Updated

The major charge against Betsy DeVos—and certainly the one that the writers at "Saturday Night Live" recently ran with—was that she doesn’t know enough about “school” to be Secretary of Education. She hasn’t been a teacher, a principal, or a superintendent. She doesn’t know how to pick a curriculum, evaluate an instructor, or write an Individual Education Plan for students with disabilities.

All true. And if she were seeking employment as a teacher, a principal, or a superintendent, that experience gap would be damning. But she’s not.

President Trump selected her to be the U.S. Secretary of Education. That person’s job is to do education politics and policy—to work with members of Congress and governors, to understand how a bill becomes a law, to provide moral support to reformers as they fight it out in the states and at the local level. With her decades of involvement in politics, with policy makers and in the trenches of the parental choice movement, DeVos is an inspired choice for the job that the Senate confirmed her for today.

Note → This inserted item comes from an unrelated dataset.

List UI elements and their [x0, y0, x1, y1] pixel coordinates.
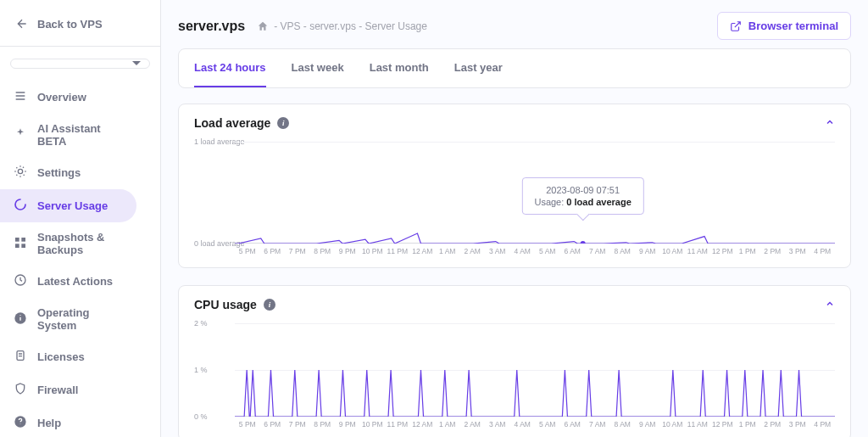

Which isn’t to say the millions of teachers and parents who flooded social media and the Congressional switchboard to urge her rejection had nothing to worry about. Especially during the Bush 43 and Obama years, the Secretary of Education has occupied a powerful role, one that has sought to influence almost every nook and cranny of education policy and practice.

Particularly under Obama’s education secretaries, the feds did indeed stick their noses into curriculum, teacher evaluation, and the intricacies of serving students with disabilities, as well as who can use which restroom. Anyone assuming that the future would be a linear extension of that past might have reason to fret about DeVos.

Well, the big change that’s coming isn’t the change of individuals. It’s the change in the Education Department’s role. It’s not that DeVos and her team will play the Obama-era melody in a different key. It’s that they won’t being playing those tunes at all.

During her confirmation process, DeVos promised time and again to shrink Uncle Sam’s impact on the nation’s schools—to devolve decisions back to states, communities, educators and parents. That’s in keeping with the mandate from Congress, which just over a year ago updated the major K-12 law to expressly limit the federal role in education.

The grassroots energy around the DeVos confirmation fight demonstrates that Americans care deeply about their schools. That’s good news. The even better news is that parents and teachers can now focus that energy on changing policies closer to home, where the action is, rather than in Washington, D.C. And the U.S. Department of Education can go back to being the sleepy agency it was always meant to be.